NEW HAVEN, CONN.- Yale announced today that Stephanie Wiles, currently the Richard J. Schwartz Director of the Herbert F. Johnson Museum of Art at Cornell University, will be the next Henry J. Heinz II Director of the Yale University Art Gallery. Ms. Wiles will join Yale on July 1, succeeding Jock Reynolds, who has led the gallery since 1998.
Ms. Wiles has 20 years experience leading college and university art museums at Cornell, Oberlin College, and Wesleyan University. She began her career in the department of drawings and prints at the Morgan Library & Museum in New York City where she worked for seventeen years. Ms. Wiles received her bachelors degree from Hobart and William Smith Colleges, a masters degree in art history from Hunter College of the City University of New York, and a Ph.D. in art history from the Graduate Center of the City University of New York.
At Cornell, Ms. Wiles raised endowments to support new curatorial positions, spearheaded an active grant program to advance teaching across disciplines, led the redesign of permanent collection galleries, and launched a comprehensive photography partnership with the Cornell University Library through a new grant from The Andrew W. Mellon Foundation. She also oversaw the commission of a stunning light installation on the exterior ceiling of the museums sculpture court, visible from campus and the city of Ithaca. Comprised of 12,000 LEDs and named in honor of scientist Carl Sagan, Cosmos, by artist and Yale alumnus Leo Villareal, was completed in 2012.

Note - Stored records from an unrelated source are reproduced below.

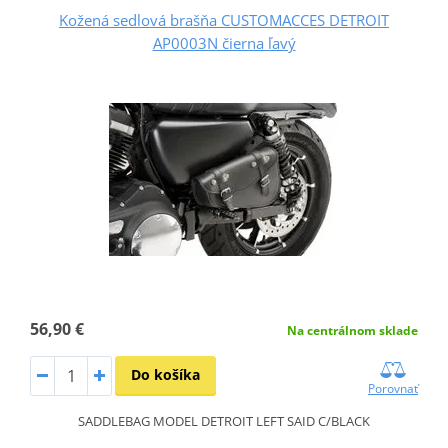
Kožená sedlová brašňa CUSTOMACCES DETROIT
AP0003N čierna ľavý
56,90 €
Na centrálnom sklade
Do košíka
Porovnať
SADDLEBAG MODEL DETROIT LEFT SAID C/BLACK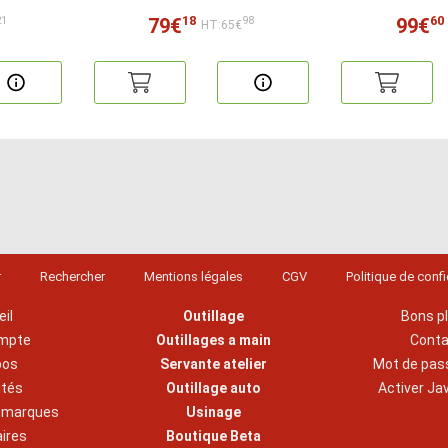
18
60
79€
99€
21
98
HT:65€
r
Rechercher
Mentions légales
CGV
Politique de confi
il
Outillage
Bons p
mpte
Outillages a main
Cont
pos
Servante atelier
Mot de pas
ités
Outillage auto
Activer Ja
s marques
Usinage
aires
Boutique Beta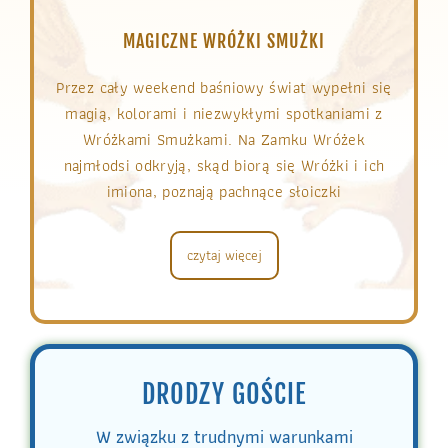
MAGICZNE WRÓŻKI SMUŻKI
Przez cały weekend baśniowy świat wypełni się
magią, kolorami i niezwykłymi spotkaniami z
Wróżkami Smużkami. Na Zamku Wróżek
najmłodsi odkryją, skąd biorą się Wróżki i ich
imiona, poznają pachnące słoiczki
czytaj więcej
DRODZY GOŚCIE
W związku z trudnymi warunkami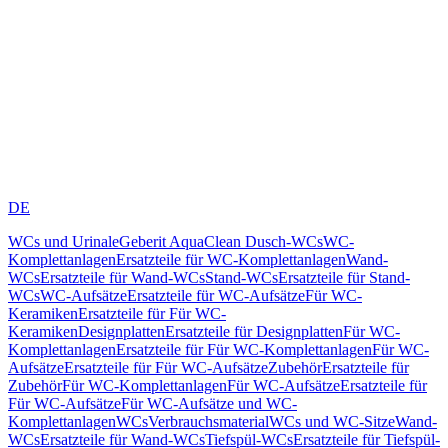
DE
WCs und Urinale
Geberit AquaClean Dusch-WCs
WC-
Komplettanlagen
Ersatzteile für WC-Komplettanlagen
Wand-
WCs
Ersatzteile für Wand-WCs
Stand-WCs
Ersatzteile für Stand-
WCs
WC-Aufsätze
Ersatzteile für WC-Aufsätze
Für WC-
Keramiken
Ersatzteile für Für WC-
Keramiken
Designplatten
Ersatzteile für Designplatten
Für WC-
Komplettanlagen
Ersatzteile für Für WC-Komplettanlagen
Für WC-
Aufsätze
Ersatzteile für Für WC-Aufsätze
Zubehör
Ersatzteile für
Zubehör
Für WC-Komplettanlagen
Für WC-Aufsätze
Ersatzteile für
Für WC-Aufsätze
Für WC-Aufsätze und WC-
Komplettanlagen
WCs
Verbrauchsmaterial
WCs und WC-Sitze
Wand-
WCs
Ersatzteile für Wand-WCs
Tiefspül-WCs
Ersatzteile für Tiefspül-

Stephanie shares my vision for integrating the arts into so much of what we do at Yale, Peter Salovey, president of Yale, said. She is a respected leader and gifted communicator who understands that the arts can contribute to every aspect of teaching and learning on our campus. From interdisciplinary classes that take advantage of the museums superb collections, to collaborations with scientists and conservators at Yale West Campus, to outreach to our neighbors in New Haven and visitors worldwide, I am confident Stephanie will forge new and lasting partnerships to further strengthen the connections between the gallery and the rest of the university.
I am thrilled about this incomparable opportunity to lead the Yale University Art Gallery, Ms. Wiles said. Its renowned collections and distinguished staff make the gallery one of the finest university art museums in the world. The unique possibilities to partner with faculty, students, and staff, as well as with outstanding colleagues and collections just steps away at the Yale Center for British Art, the Beinecke Rare Book & Manuscript Library, and the Peabody Museum of Natural History, are tremendously inspiring."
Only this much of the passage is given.